_RECORD EXTRACTS_
_____
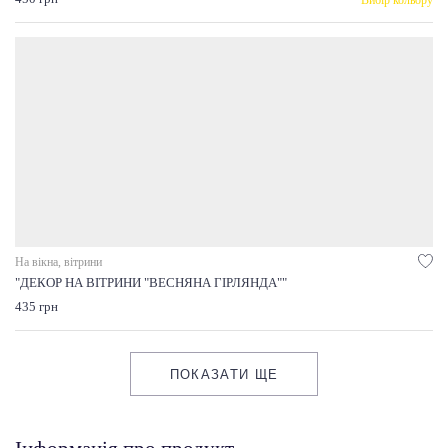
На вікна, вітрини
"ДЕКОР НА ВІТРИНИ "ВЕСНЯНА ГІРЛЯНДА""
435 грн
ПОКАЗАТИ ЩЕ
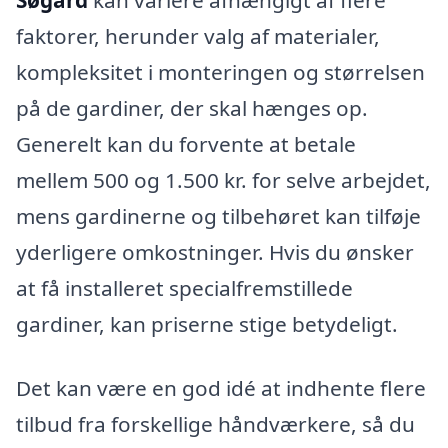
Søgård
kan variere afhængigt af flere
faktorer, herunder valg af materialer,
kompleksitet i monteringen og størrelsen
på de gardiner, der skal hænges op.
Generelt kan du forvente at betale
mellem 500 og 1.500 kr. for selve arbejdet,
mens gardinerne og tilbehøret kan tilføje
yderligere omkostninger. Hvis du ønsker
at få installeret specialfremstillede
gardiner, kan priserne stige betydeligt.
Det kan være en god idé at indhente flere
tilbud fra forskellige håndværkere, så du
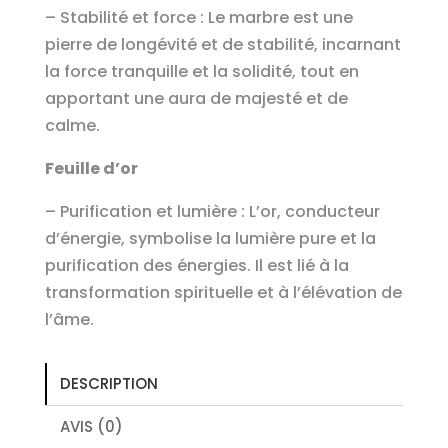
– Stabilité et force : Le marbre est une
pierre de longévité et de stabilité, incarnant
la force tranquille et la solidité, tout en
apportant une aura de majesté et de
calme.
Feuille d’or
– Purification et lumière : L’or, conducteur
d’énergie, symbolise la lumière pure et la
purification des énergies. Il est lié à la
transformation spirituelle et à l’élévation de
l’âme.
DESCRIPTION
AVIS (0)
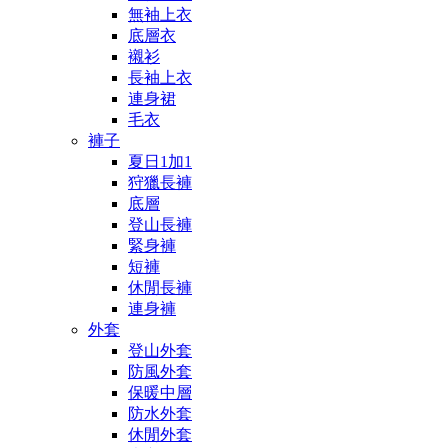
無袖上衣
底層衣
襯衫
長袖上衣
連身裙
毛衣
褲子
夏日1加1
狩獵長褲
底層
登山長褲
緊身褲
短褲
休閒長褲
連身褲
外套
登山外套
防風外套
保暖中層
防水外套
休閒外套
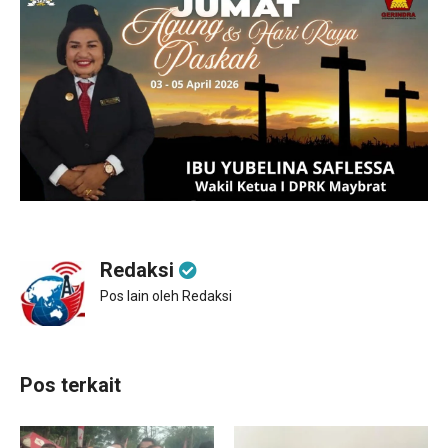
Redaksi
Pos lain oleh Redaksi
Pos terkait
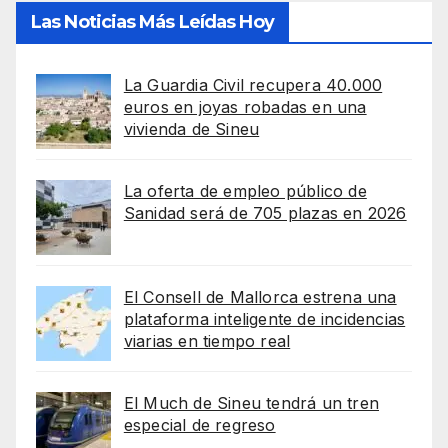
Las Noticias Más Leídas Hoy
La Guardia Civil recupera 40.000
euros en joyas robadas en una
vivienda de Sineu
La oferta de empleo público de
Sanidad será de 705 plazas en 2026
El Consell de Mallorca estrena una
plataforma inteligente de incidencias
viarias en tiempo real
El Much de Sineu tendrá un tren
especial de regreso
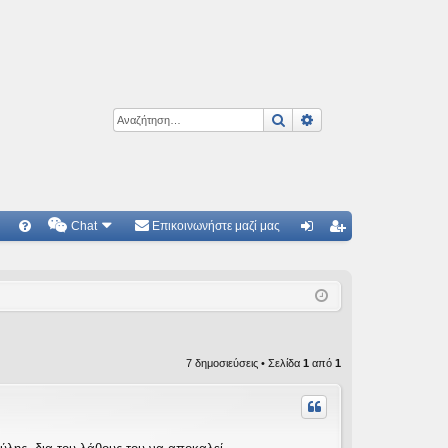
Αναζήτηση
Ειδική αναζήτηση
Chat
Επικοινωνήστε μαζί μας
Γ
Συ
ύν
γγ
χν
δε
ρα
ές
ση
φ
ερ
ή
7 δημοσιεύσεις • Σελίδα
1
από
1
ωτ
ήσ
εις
_____
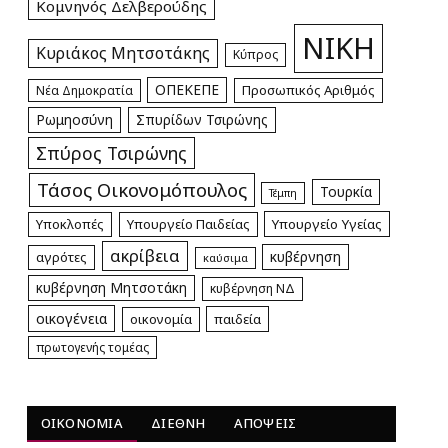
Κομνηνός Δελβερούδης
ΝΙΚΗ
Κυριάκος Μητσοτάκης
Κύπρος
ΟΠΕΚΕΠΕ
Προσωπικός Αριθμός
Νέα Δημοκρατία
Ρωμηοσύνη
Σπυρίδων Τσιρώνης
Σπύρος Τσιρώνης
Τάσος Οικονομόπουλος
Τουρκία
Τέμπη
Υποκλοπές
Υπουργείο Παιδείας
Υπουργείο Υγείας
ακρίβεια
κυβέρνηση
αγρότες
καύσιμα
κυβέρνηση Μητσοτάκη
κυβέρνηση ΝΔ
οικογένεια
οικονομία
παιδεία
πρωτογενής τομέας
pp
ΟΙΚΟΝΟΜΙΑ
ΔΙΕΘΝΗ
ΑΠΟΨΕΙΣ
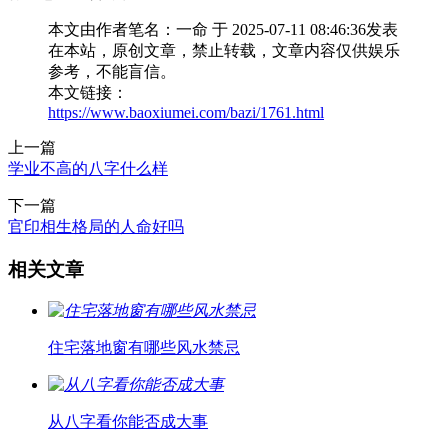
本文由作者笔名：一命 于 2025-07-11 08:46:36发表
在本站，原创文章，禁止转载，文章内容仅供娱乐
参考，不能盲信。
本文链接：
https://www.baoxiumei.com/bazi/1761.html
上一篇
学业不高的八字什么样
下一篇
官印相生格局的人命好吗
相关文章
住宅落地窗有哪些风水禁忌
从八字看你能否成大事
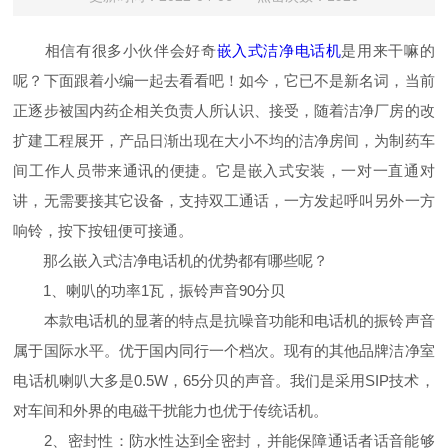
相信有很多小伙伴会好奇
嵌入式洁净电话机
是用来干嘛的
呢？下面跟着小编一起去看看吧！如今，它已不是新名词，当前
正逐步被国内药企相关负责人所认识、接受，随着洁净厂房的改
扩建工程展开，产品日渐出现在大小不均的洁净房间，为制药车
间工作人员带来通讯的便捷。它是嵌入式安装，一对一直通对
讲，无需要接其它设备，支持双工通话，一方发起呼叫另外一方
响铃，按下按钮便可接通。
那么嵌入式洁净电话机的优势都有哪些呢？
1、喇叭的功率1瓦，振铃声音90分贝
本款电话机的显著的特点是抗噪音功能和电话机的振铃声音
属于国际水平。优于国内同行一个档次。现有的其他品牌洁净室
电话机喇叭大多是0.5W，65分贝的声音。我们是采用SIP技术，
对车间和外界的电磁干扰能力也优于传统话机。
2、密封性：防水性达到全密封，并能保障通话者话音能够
_____
_EXERCISE_
When you reach the line holding "На вікна, вітрини" in the listing above, begin retyping exactly, and stop once the line holding "El Consell de Mallorca estrena una" is done; pictures stay out.

_EXERCISE OUTPUT_
На вікна, вітрини
"ДЕКОР НА ВІТРИНИ "ВЕСНЯНА ГІРЛЯНДА""
435 грн
ПОКАЗАТИ ЩЕ
Søgård
kan variere afhængigt af flere
faktorer, herunder valg af materialer,
kompleksitet i monteringen og størrelsen
på de gardiner, der skal hænges op.
Generelt kan du forvente at betale
mellem 500 og 1.500 kr. for selve arbejdet,
mens gardinerne og tilbehøret kan tilføje
yderligere omkostninger. Hvis du ønsker
at få installeret specialfremstillede
gardiner, kan priserne stige betydeligt.
Det kan være en god idé at indhente flere
tilbud fra forskellige håndværkere, så du
– Stabilité et force : Le marbre est une
pierre de longévité et de stabilité, incarnant
la force tranquille et la solidité, tout en
apportant une aura de majesté et de
calme.
Feuille d’or
– Purification et lumière : L’or, conducteur
d’énergie, symbolise la lumière pure et la
purification des énergies. Il est lié à la
transformation spirituelle et à l’élévation de
l’âme.
DESCRIPTION
AVIS (0)
無袖上衣
底層衣
襯衫
長袖上衣
連身裙
毛衣
褲子
夏日1加1
狩獵長褲
底層
登山長褲
緊身褲
短褲
休閒長褲
連身褲
外套
登山外套
防風外套
保暖中層
防水外套
休閒外套
Redaksi
Pos lain oleh Redaksi
Pos terkait
Las Noticias Más Leídas Hoy
La Guardia Civil recupera 40.000
euros en joyas robadas en una
vivienda de Sineu
La oferta de empleo público de
Sanidad será de 705 plazas en 2026
El Consell de Mallorca estrena una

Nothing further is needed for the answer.